[Start of Attachment]

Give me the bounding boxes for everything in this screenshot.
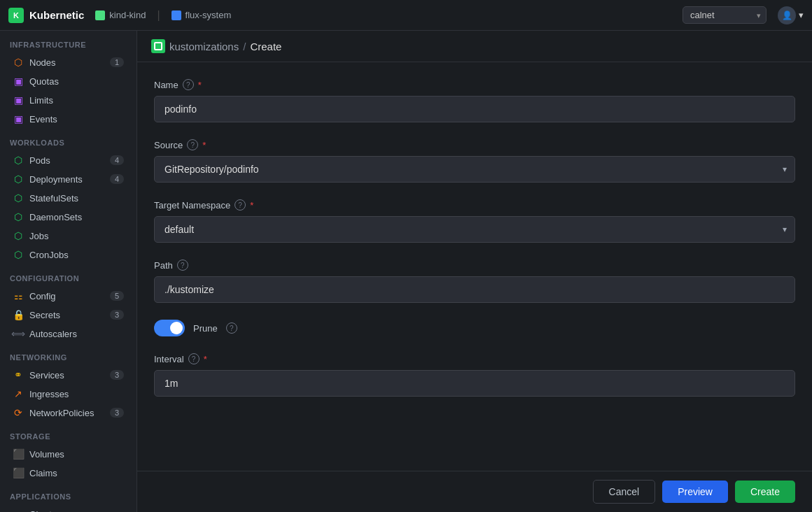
path-label: Path ? [154, 259, 795, 271]
target-namespace-select[interactable]: default flux-system kube-system [154, 216, 795, 243]
flux-icon [172, 10, 181, 20]
nodes-label: Nodes [29, 57, 104, 68]
breadcrumb-separator: / [243, 41, 246, 52]
form-area: Name ? * Source ? * GitRepository/podinf… [137, 62, 812, 471]
charts-icon: ⚏ [13, 509, 24, 512]
namespace-wrapper: calnet default flux-system kube-system [682, 6, 766, 24]
user-menu[interactable]: 👤 ▾ [778, 6, 804, 24]
breadcrumb: kustomizations / Create [137, 31, 812, 62]
networkpolicies-label: NetworkPolicies [29, 408, 104, 418]
path-help-icon[interactable]: ? [177, 259, 188, 271]
main-content: kustomizations / Create Name ? * Source … [137, 31, 812, 512]
sidebar-item-daemonsets[interactable]: ⬡ DaemonSets [3, 208, 134, 226]
source-select-wrapper: GitRepository/podinfo ▾ [154, 156, 795, 183]
path-field-group: Path ? [154, 259, 795, 303]
name-help-icon[interactable]: ? [183, 79, 194, 90]
prune-toggle[interactable] [154, 320, 185, 336]
bottom-actions: Cancel Preview Create [137, 471, 812, 512]
sidebar-item-nodes[interactable]: ⬡ Nodes 1 [3, 53, 134, 71]
name-input[interactable] [154, 96, 795, 122]
sidebar-item-statefulsets[interactable]: ⬡ StatefulSets [3, 189, 134, 207]
path-label-text: Path [154, 260, 173, 271]
flux-name: flux-system [186, 10, 232, 20]
source-label-text: Source [154, 140, 183, 150]
interval-label: Interval ? * [154, 353, 795, 364]
limits-label: Limits [29, 95, 124, 106]
namespace-select[interactable]: calnet default flux-system kube-system [682, 6, 766, 24]
sidebar-item-charts[interactable]: ⚏ Charts [3, 505, 134, 512]
ingresses-label: Ingresses [29, 389, 124, 399]
autoscalers-icon: ⟺ [13, 328, 24, 339]
sidebar-item-cronjobs[interactable]: ⬡ CronJobs [3, 246, 134, 264]
section-configuration: Configuration [0, 264, 136, 286]
target-namespace-help-icon[interactable]: ? [234, 199, 246, 211]
sidebar-item-claims[interactable]: ⬛ Claims [3, 464, 134, 482]
jobs-label: Jobs [29, 231, 124, 241]
secrets-badge: 3 [110, 310, 124, 320]
sidebar-item-quotas[interactable]: ▣ Quotas [3, 72, 134, 90]
sidebar-item-ingresses[interactable]: ↗ Ingresses [3, 385, 134, 403]
statefulsets-label: StatefulSets [29, 193, 124, 204]
prune-toggle-row: Prune ? [154, 320, 795, 336]
source-help-icon[interactable]: ? [187, 139, 198, 150]
secrets-icon: 🔒 [13, 309, 24, 320]
jobs-icon: ⬡ [13, 230, 24, 241]
ingresses-icon: ↗ [13, 388, 24, 399]
nodes-badge: 1 [110, 57, 124, 67]
networkpolicies-badge: 3 [110, 408, 124, 418]
user-dropdown-arrow: ▾ [799, 10, 804, 20]
sidebar-item-deployments[interactable]: ⬡ Deployments 4 [3, 170, 134, 188]
source-select[interactable]: GitRepository/podinfo [154, 156, 795, 183]
sidebar-item-volumes[interactable]: ⬛ Volumes [3, 445, 134, 463]
networkpolicies-icon: ⟳ [13, 407, 24, 418]
config-label: Config [29, 291, 104, 301]
cluster-indicator: kind-kind [95, 10, 146, 20]
flux-indicator: flux-system [172, 10, 232, 20]
sidebar-item-events[interactable]: ▣ Events [3, 110, 134, 128]
pods-icon: ⬡ [13, 155, 24, 166]
sidebar-item-limits[interactable]: ▣ Limits [3, 91, 134, 109]
claims-icon: ⬛ [13, 467, 24, 478]
volumes-label: Volumes [29, 449, 124, 460]
sidebar: Infrastructure ⬡ Nodes 1 ▣ Quotas ▣ Limi… [0, 31, 137, 512]
prune-toggle-track[interactable] [154, 320, 185, 336]
sidebar-item-services[interactable]: ⚭ Services 3 [3, 366, 134, 384]
topbar: K Kubernetic kind-kind | flux-system cal… [0, 0, 812, 31]
name-label-text: Name [154, 80, 178, 90]
target-namespace-required: * [250, 200, 253, 211]
claims-label: Claims [29, 468, 124, 478]
cancel-button[interactable]: Cancel [593, 480, 656, 504]
section-infrastructure: Infrastructure [0, 31, 136, 52]
interval-help-icon[interactable]: ? [188, 353, 200, 364]
section-storage: Storage [0, 422, 136, 444]
name-required: * [198, 80, 202, 90]
deployments-label: Deployments [29, 174, 104, 185]
interval-field-group: Interval ? * [154, 353, 795, 397]
config-icon: ⚏ [13, 290, 24, 301]
topbar-divider: | [157, 9, 160, 22]
deployments-icon: ⬡ [13, 173, 24, 185]
sidebar-item-pods[interactable]: ⬡ Pods 4 [3, 151, 134, 169]
sidebar-item-secrets[interactable]: 🔒 Secrets 3 [3, 306, 134, 324]
autoscalers-label: Autoscalers [29, 329, 124, 339]
sidebar-item-networkpolicies[interactable]: ⟳ NetworkPolicies 3 [3, 404, 134, 422]
app-name: Kubernetic [29, 9, 84, 21]
cronjobs-icon: ⬡ [13, 249, 24, 260]
sidebar-item-config[interactable]: ⚏ Config 5 [3, 287, 134, 305]
breadcrumb-parent[interactable]: kustomizations [169, 41, 239, 52]
logo-icon: K [8, 8, 24, 23]
target-namespace-field-group: Target Namespace ? * default flux-system… [154, 199, 795, 243]
sidebar-item-jobs[interactable]: ⬡ Jobs [3, 227, 134, 245]
cluster-name: kind-kind [109, 10, 146, 20]
preview-button[interactable]: Preview [662, 481, 728, 503]
charts-label: Charts [29, 509, 124, 513]
daemonsets-icon: ⬡ [13, 211, 24, 222]
create-button[interactable]: Create [735, 481, 795, 503]
name-label: Name ? * [154, 79, 795, 90]
prune-help-icon[interactable]: ? [226, 322, 237, 334]
path-input[interactable] [154, 276, 795, 303]
daemonsets-label: DaemonSets [29, 212, 124, 222]
interval-input[interactable] [154, 370, 795, 397]
sidebar-item-autoscalers[interactable]: ⟺ Autoscalers [3, 325, 134, 343]
nodes-icon: ⬡ [13, 57, 24, 68]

[End of Attachment]

# WORK INSTRUCTION:
From the first line to the last, repeat the material exactly, but drop the pictures.

# RESPONSE AREA:
Give me the bounding boxes for everything in this screenshot.
path-label: Path ? [154, 259, 795, 271]
target-namespace-select[interactable]: default flux-system kube-system [154, 216, 795, 243]
flux-icon [172, 10, 181, 20]
nodes-label: Nodes [29, 57, 104, 68]
breadcrumb-separator: / [243, 41, 246, 52]
form-area: Name ? * Source ? * GitRepository/podinf… [137, 62, 812, 471]
charts-icon: ⚏ [13, 509, 24, 512]
namespace-wrapper: calnet default flux-system kube-system [682, 6, 766, 24]
user-menu[interactable]: 👤 ▾ [778, 6, 804, 24]
breadcrumb: kustomizations / Create [137, 31, 812, 62]
networkpolicies-label: NetworkPolicies [29, 408, 104, 418]
path-help-icon[interactable]: ? [177, 259, 188, 271]
main-content: kustomizations / Create Name ? * Source … [137, 31, 812, 512]
sidebar-item-daemonsets[interactable]: ⬡ DaemonSets [3, 208, 134, 226]
source-select-wrapper: GitRepository/podinfo ▾ [154, 156, 795, 183]
path-field-group: Path ? [154, 259, 795, 303]
name-help-icon[interactable]: ? [183, 79, 194, 90]
prune-toggle[interactable] [154, 320, 185, 336]
bottom-actions: Cancel Preview Create [137, 471, 812, 512]
sidebar-item-nodes[interactable]: ⬡ Nodes 1 [3, 53, 134, 71]
name-input[interactable] [154, 96, 795, 122]
sidebar-item-statefulsets[interactable]: ⬡ StatefulSets [3, 189, 134, 207]
path-label-text: Path [154, 260, 173, 271]
flux-name: flux-system [186, 10, 232, 20]
source-label-text: Source [154, 140, 183, 150]
interval-label: Interval ? * [154, 353, 795, 364]
limits-label: Limits [29, 95, 124, 106]
namespace-select[interactable]: calnet default flux-system kube-system [682, 6, 766, 24]
sidebar-item-charts[interactable]: ⚏ Charts [3, 505, 134, 512]
ingresses-label: Ingresses [29, 389, 124, 399]
autoscalers-icon: ⟺ [13, 328, 24, 339]
sidebar-item-cronjobs[interactable]: ⬡ CronJobs [3, 246, 134, 264]
section-configuration: Configuration [0, 264, 136, 286]
target-namespace-help-icon[interactable]: ? [234, 199, 246, 211]
sidebar-item-claims[interactable]: ⬛ Claims [3, 464, 134, 482]
jobs-label: Jobs [29, 231, 124, 241]
secrets-badge: 3 [110, 310, 124, 320]
sidebar-item-quotas[interactable]: ▣ Quotas [3, 72, 134, 90]
sidebar-item-ingresses[interactable]: ↗ Ingresses [3, 385, 134, 403]
statefulsets-label: StatefulSets [29, 193, 124, 204]
prune-toggle-row: Prune ? [154, 320, 795, 336]
source-help-icon[interactable]: ? [187, 139, 198, 150]
secrets-icon: 🔒 [13, 309, 24, 320]
jobs-icon: ⬡ [13, 230, 24, 241]
ingresses-icon: ↗ [13, 388, 24, 399]
nodes-badge: 1 [110, 57, 124, 67]
networkpolicies-badge: 3 [110, 408, 124, 418]
user-dropdown-arrow: ▾ [799, 10, 804, 20]
sidebar-item-deployments[interactable]: ⬡ Deployments 4 [3, 170, 134, 188]
source-select[interactable]: GitRepository/podinfo [154, 156, 795, 183]
sidebar-item-volumes[interactable]: ⬛ Volumes [3, 445, 134, 463]
networkpolicies-icon: ⟳ [13, 407, 24, 418]
config-label: Config [29, 291, 104, 301]
cluster-indicator: kind-kind [95, 10, 146, 20]
flux-indicator: flux-system [172, 10, 232, 20]
sidebar-item-events[interactable]: ▣ Events [3, 110, 134, 128]
pods-icon: ⬡ [13, 155, 24, 166]
sidebar-item-limits[interactable]: ▣ Limits [3, 91, 134, 109]
claims-icon: ⬛ [13, 467, 24, 478]
volumes-label: Volumes [29, 449, 124, 460]
sidebar: Infrastructure ⬡ Nodes 1 ▣ Quotas ▣ Limi… [0, 31, 137, 512]
prune-toggle-track[interactable] [154, 320, 185, 336]
sidebar-item-services[interactable]: ⚭ Services 3 [3, 366, 134, 384]
topbar: K Kubernetic kind-kind | flux-system cal… [0, 0, 812, 31]
name-label-text: Name [154, 80, 178, 90]
target-namespace-required: * [250, 200, 253, 211]
claims-label: Claims [29, 468, 124, 478]
cancel-button[interactable]: Cancel [593, 480, 656, 504]
section-infrastructure: Infrastructure [0, 31, 136, 52]
interval-help-icon[interactable]: ? [188, 353, 200, 364]
section-storage: Storage [0, 422, 136, 444]
name-required: * [198, 80, 202, 90]
deployments-label: Deployments [29, 174, 104, 185]
interval-field-group: Interval ? * [154, 353, 795, 397]
config-icon: ⚏ [13, 290, 24, 301]
topbar-divider: | [157, 9, 160, 22]
deployments-icon: ⬡ [13, 173, 24, 185]
sidebar-item-pods[interactable]: ⬡ Pods 4 [3, 151, 134, 169]
sidebar-item-secrets[interactable]: 🔒 Secrets 3 [3, 306, 134, 324]
autoscalers-label: Autoscalers [29, 329, 124, 339]
sidebar-item-networkpolicies[interactable]: ⟳ NetworkPolicies 3 [3, 404, 134, 422]
app-name: Kubernetic [29, 9, 84, 21]
cronjobs-icon: ⬡ [13, 249, 24, 260]
sidebar-item-config[interactable]: ⚏ Config 5 [3, 287, 134, 305]
breadcrumb-parent[interactable]: kustomizations [169, 41, 239, 52]
logo-icon: K [8, 8, 24, 23]
target-namespace-field-group: Target Namespace ? * default flux-system… [154, 199, 795, 243]
sidebar-item-jobs[interactable]: ⬡ Jobs [3, 227, 134, 245]
cluster-name: kind-kind [109, 10, 146, 20]
preview-button[interactable]: Preview [662, 481, 728, 503]
charts-label: Charts [29, 509, 124, 513]
daemonsets-icon: ⬡ [13, 211, 24, 222]
create-button[interactable]: Create [735, 481, 795, 503]
name-label: Name ? * [154, 79, 795, 90]
prune-help-icon[interactable]: ? [226, 322, 237, 334]
path-input[interactable] [154, 276, 795, 303]
daemonsets-label: DaemonSets [29, 212, 124, 222]
interval-input[interactable] [154, 370, 795, 397]
sidebar-item-autoscalers[interactable]: ⟺ Autoscalers [3, 325, 134, 343]
nodes-icon: ⬡ [13, 57, 24, 68]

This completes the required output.